Not "They can believe it," but saying it as seriously as if she were discussing medication delivery or how warm it was outside. This, to her, was a fact. Ghosts, spirits and demons can cause problems... like it's the tenth century.

Now, I was professional and said nothing - they're not calling for help with THEIR delusions, only their computer. But the fact this medical professional, educated in first-world schools, entrusted with the care of these people, was saying this... just floored me.
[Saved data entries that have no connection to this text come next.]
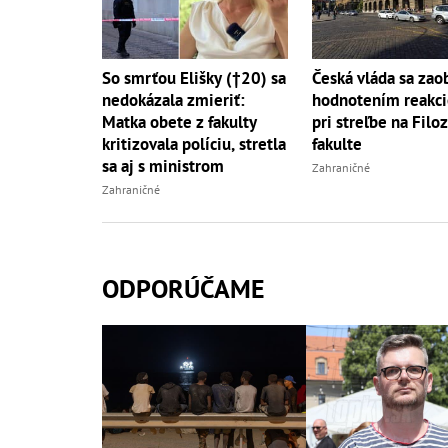
So smrťou Elišky (†20) sa
Česká vláda sa zao
nedokázala zmieriť:
hodnotením reakci
Matka obete z fakulty
pri streľbe na Filoz
kritizovala políciu, stretla
fakulte
sa aj s ministrom
Zahraničné
Zahraničné
ODPORÚČAME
But that itself wasn't the kicker.

Within a minute, she also mentioned "People with dementia often have supernatural experiences." Way to go, girl. You've just pinned down the cause of this poor woman's "ghost." She has mental issues (she did, actually, this is not my opinion.) End of discussion. You may "humor" her, sure. But someone with dementia seeing things and believing things that aren't real? Of course!

... Except not four sentences later, she was asking if she should call her pastor to perform an exorcism. And not in the "to make her feel better" sense - which I would fully understand. Given tone and wording, she was asking if the woman needed her pastor (not priest, not catholic) to perform an exorcism like she was asking if they should call the doctor to adjust medication.

... We have a long way to go before this sort of superstitious nonsense is eradicated. Listening to this... I honestly, despite my past, cannot wrap my head around this sort of belief any more. And it made me very glad I was not entrusted in this woman's care.